Task statement:
Wherever the string "ALFA" shows up in the records below, return that line.

Saved data entries:
┄┄┄┄┄┄┄┄┄┄
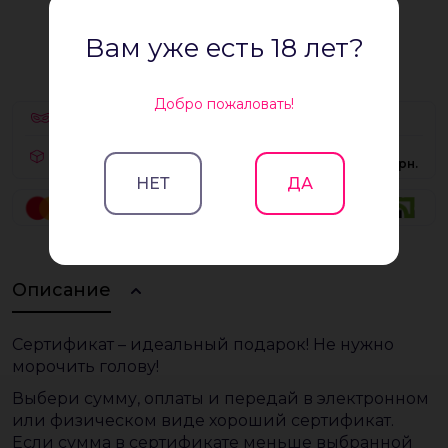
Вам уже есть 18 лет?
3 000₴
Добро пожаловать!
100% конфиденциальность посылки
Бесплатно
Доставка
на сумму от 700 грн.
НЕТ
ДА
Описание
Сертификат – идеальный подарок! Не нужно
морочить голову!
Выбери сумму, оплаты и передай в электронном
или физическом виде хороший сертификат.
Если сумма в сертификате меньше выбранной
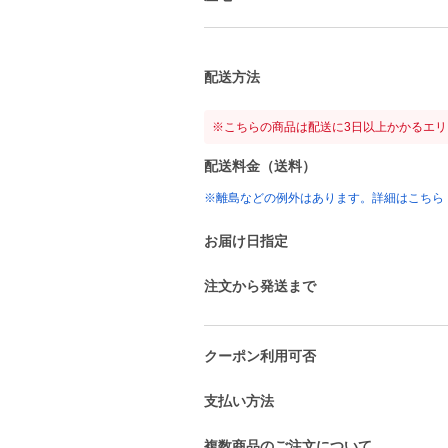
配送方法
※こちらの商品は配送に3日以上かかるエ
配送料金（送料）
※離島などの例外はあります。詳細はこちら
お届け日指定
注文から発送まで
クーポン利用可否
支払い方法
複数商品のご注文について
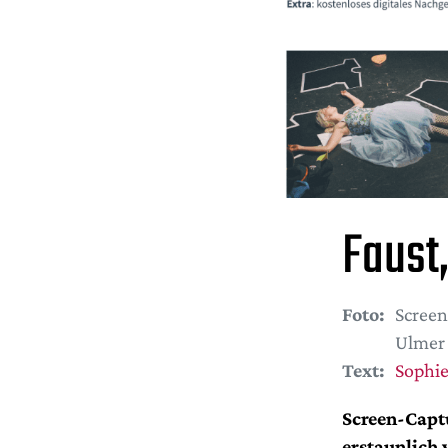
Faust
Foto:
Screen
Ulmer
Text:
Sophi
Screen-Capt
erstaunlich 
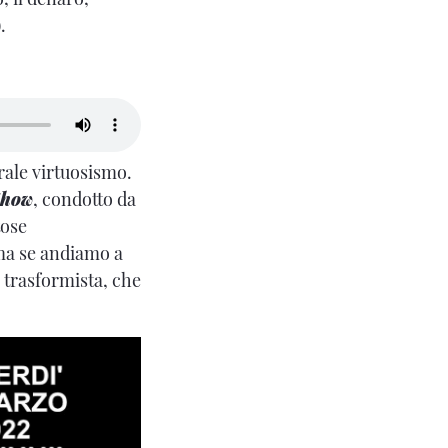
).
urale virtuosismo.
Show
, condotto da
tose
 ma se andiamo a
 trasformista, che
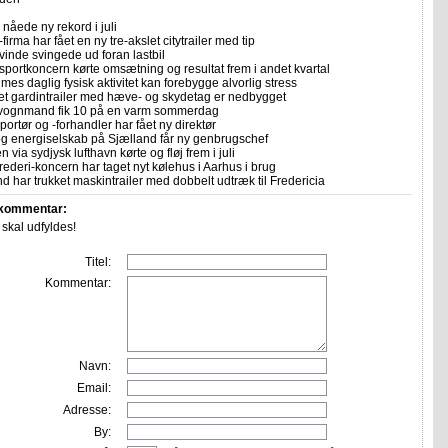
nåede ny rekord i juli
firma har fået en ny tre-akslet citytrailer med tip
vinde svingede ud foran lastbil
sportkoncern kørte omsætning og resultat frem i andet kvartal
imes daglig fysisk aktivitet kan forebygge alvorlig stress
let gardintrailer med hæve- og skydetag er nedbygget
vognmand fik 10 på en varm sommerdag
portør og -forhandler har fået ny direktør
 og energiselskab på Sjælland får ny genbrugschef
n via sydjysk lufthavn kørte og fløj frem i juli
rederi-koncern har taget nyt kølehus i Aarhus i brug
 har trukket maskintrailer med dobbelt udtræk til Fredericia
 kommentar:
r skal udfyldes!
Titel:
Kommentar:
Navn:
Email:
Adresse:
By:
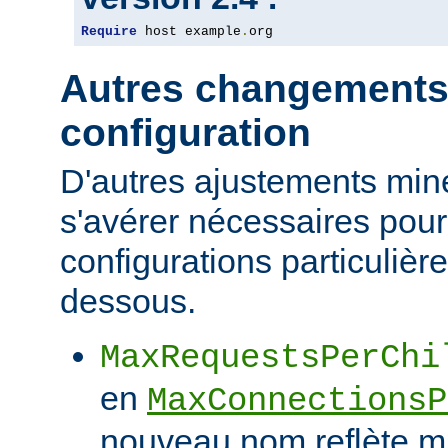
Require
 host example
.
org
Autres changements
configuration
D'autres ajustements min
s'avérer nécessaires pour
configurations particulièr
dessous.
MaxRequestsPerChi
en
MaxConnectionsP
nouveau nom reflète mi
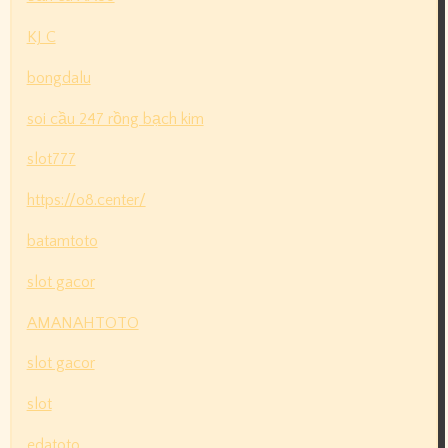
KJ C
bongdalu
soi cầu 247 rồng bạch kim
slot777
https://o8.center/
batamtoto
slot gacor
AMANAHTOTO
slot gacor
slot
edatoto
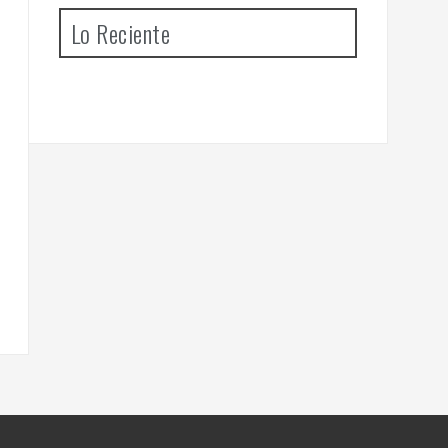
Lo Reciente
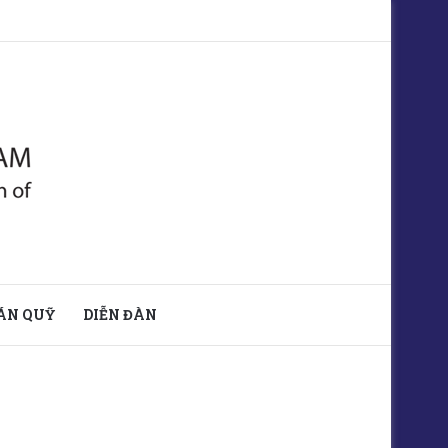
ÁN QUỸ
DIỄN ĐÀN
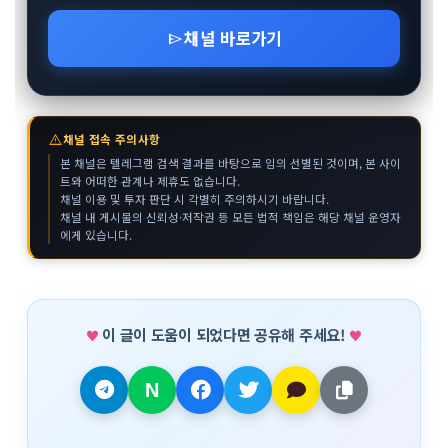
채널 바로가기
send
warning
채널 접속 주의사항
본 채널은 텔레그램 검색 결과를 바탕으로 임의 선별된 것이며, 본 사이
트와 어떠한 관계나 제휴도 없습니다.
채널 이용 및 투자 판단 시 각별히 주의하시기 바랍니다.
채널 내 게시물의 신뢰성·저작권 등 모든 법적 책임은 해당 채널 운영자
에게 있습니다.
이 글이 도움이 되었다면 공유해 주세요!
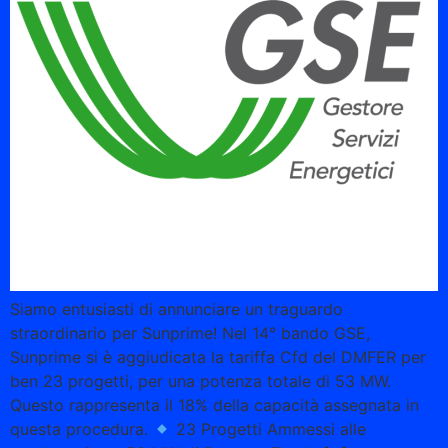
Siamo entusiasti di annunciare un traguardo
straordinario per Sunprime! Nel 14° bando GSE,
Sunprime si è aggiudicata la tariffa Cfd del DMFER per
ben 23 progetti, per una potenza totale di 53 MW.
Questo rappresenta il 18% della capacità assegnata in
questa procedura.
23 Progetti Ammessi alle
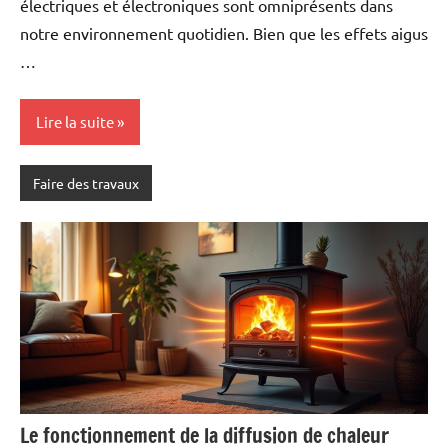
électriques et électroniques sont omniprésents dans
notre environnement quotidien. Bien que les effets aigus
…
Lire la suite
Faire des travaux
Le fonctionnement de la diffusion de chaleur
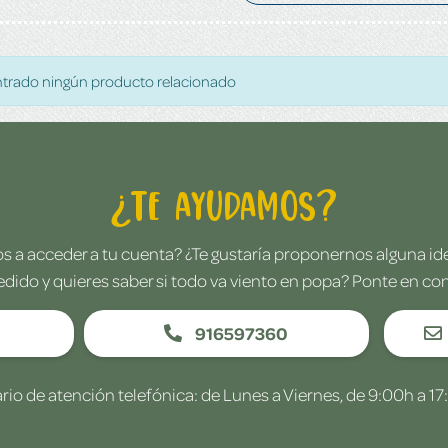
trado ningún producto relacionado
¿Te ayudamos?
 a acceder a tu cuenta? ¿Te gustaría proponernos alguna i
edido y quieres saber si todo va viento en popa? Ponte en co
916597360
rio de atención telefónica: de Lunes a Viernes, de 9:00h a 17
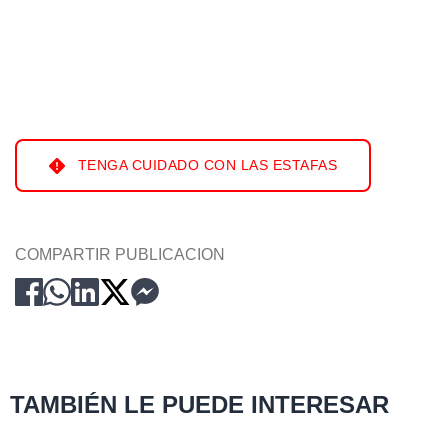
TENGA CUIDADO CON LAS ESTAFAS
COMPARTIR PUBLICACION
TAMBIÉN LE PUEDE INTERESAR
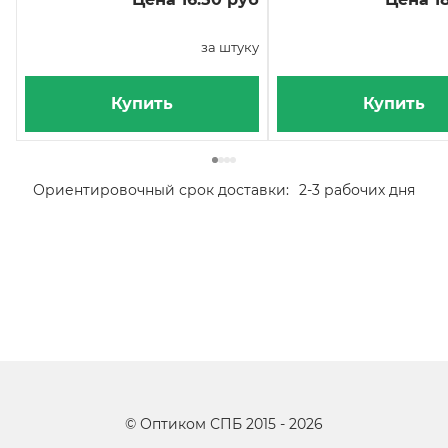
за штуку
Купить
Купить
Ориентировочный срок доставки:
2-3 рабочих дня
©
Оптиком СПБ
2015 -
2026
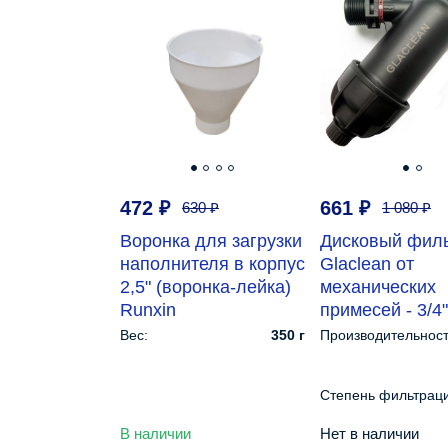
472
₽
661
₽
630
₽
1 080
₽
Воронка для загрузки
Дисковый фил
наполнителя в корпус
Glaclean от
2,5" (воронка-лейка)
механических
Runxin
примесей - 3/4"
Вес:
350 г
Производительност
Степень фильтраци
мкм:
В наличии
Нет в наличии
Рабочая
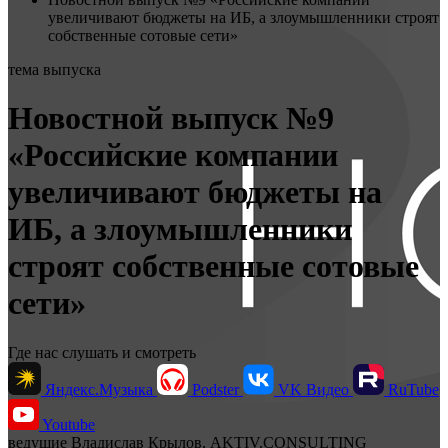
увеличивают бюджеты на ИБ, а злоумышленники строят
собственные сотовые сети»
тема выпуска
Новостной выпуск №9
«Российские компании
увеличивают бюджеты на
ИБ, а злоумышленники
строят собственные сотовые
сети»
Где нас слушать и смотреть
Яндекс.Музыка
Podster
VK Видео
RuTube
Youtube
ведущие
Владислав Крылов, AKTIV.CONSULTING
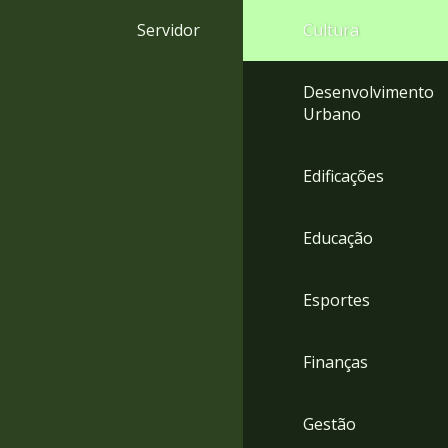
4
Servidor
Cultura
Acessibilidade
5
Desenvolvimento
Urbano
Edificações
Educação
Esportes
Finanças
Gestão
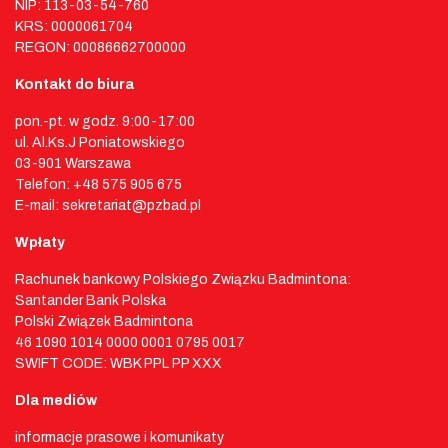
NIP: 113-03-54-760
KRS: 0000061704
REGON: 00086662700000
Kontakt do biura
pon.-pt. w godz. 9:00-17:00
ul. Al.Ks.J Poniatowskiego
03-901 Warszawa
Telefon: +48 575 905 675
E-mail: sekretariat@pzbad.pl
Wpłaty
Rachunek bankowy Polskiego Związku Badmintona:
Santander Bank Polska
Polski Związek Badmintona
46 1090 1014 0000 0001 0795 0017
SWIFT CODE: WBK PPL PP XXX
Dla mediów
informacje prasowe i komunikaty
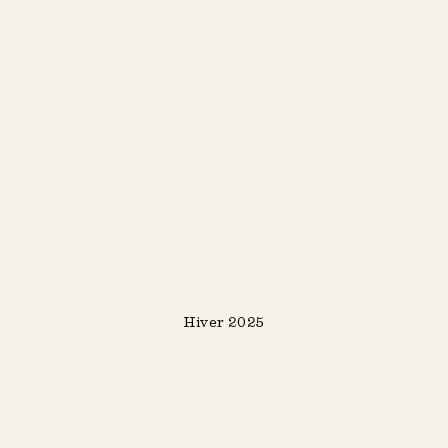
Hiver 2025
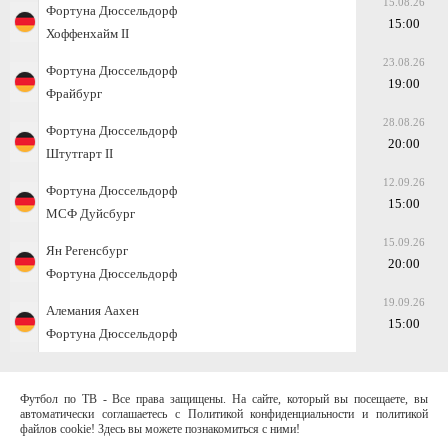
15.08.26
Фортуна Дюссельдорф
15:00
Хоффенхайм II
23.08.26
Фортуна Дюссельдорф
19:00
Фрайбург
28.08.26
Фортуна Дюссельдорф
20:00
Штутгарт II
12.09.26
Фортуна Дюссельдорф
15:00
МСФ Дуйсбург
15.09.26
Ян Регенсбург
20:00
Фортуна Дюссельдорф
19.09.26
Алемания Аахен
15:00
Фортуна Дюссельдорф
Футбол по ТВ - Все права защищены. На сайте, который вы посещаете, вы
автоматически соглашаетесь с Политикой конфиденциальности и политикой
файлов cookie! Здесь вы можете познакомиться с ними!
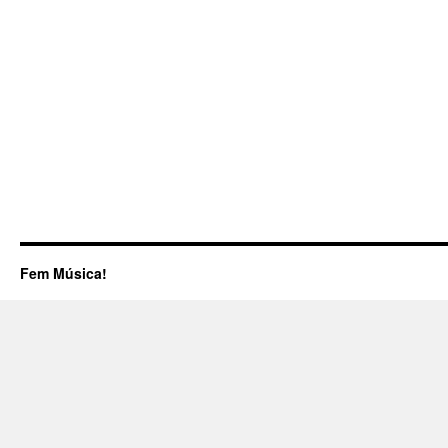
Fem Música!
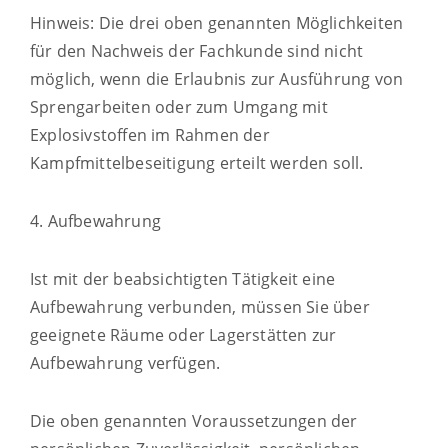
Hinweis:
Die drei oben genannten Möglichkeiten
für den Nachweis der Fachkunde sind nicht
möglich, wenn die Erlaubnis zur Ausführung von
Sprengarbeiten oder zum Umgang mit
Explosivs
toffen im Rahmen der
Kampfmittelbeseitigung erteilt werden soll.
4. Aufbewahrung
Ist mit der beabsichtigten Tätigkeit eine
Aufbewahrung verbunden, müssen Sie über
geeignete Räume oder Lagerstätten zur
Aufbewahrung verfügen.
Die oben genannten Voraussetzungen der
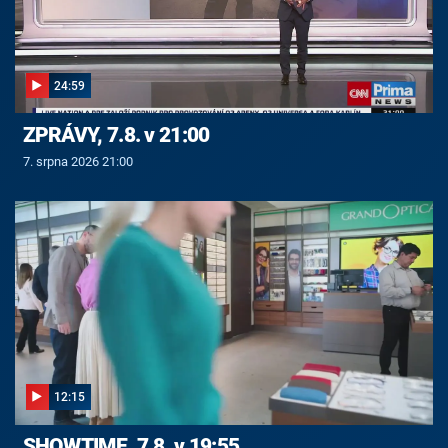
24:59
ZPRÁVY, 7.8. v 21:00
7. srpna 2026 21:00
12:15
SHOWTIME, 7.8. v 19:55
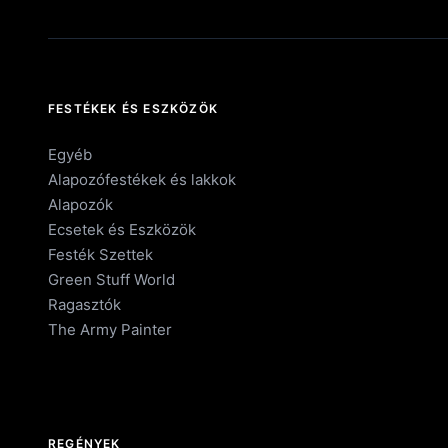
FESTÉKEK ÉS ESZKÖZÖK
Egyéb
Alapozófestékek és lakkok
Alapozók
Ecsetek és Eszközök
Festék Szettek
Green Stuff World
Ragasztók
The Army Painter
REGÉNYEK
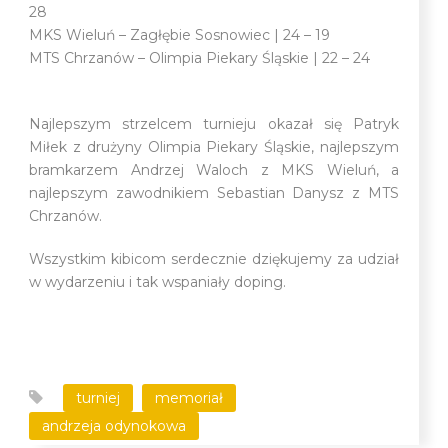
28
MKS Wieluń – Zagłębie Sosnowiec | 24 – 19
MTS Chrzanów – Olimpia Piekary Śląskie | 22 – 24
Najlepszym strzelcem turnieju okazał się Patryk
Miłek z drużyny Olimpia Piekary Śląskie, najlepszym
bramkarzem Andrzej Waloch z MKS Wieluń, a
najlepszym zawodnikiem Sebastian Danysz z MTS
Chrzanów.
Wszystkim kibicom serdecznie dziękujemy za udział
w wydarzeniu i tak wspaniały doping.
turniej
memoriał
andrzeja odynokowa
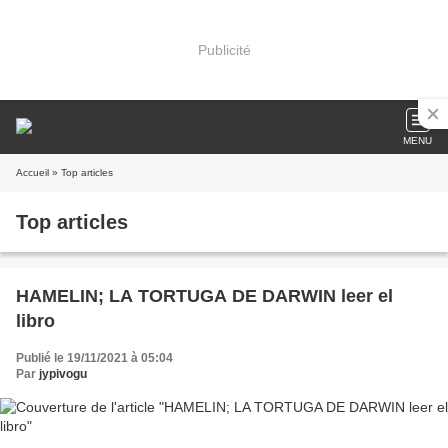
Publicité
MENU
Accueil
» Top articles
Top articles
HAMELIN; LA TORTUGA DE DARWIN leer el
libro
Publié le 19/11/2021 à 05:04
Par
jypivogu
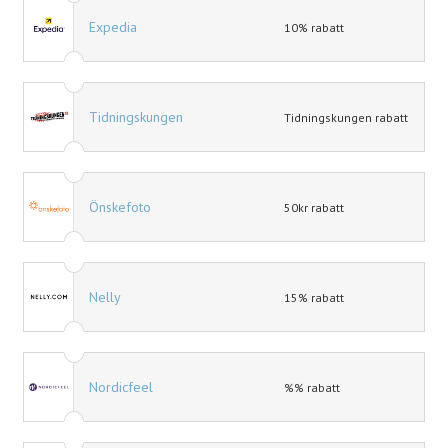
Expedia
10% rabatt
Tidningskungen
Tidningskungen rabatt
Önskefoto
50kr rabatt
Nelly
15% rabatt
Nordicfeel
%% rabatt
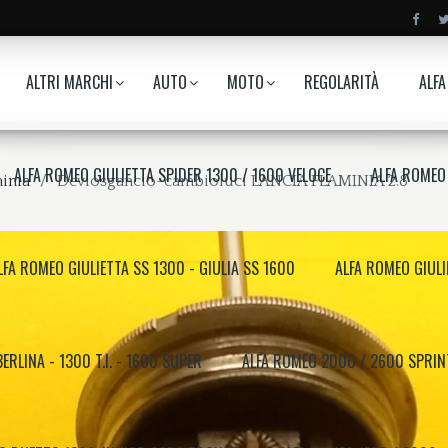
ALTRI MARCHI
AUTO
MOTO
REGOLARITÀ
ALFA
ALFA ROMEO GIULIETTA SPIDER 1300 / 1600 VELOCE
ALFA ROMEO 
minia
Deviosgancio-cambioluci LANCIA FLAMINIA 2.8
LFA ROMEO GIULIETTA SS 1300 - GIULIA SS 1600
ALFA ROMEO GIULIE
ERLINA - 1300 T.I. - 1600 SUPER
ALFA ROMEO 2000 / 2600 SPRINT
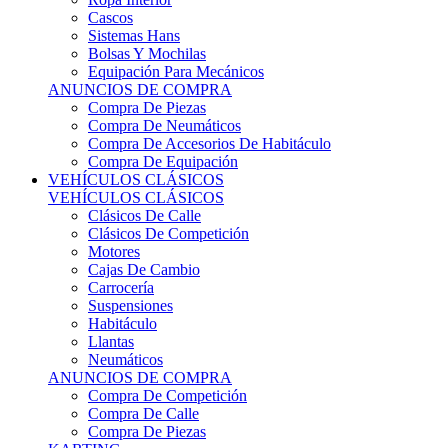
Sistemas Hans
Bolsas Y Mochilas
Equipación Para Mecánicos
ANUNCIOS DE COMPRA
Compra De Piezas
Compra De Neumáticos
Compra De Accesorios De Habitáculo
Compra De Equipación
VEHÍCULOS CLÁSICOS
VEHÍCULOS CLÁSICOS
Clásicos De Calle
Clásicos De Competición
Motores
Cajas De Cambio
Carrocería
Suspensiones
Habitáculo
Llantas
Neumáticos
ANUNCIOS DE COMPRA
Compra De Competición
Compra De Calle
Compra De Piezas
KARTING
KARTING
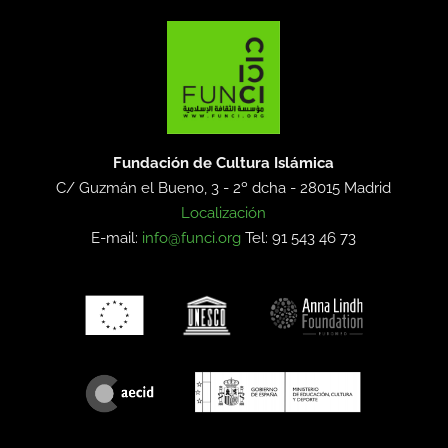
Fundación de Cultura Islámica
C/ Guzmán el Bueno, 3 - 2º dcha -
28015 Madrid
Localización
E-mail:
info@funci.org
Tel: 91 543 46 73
┄┄┄┄┄┄┄┄┄┄
Reply to the exercise:
ALFA
ALFA ROMEO GIULIETTA SPIDER 1300 / 1600 VELOCE
ALFA ROMEO 
ALFA ROMEO GIULIE
ALFA ROMEO 2000 / 2600 SPRINT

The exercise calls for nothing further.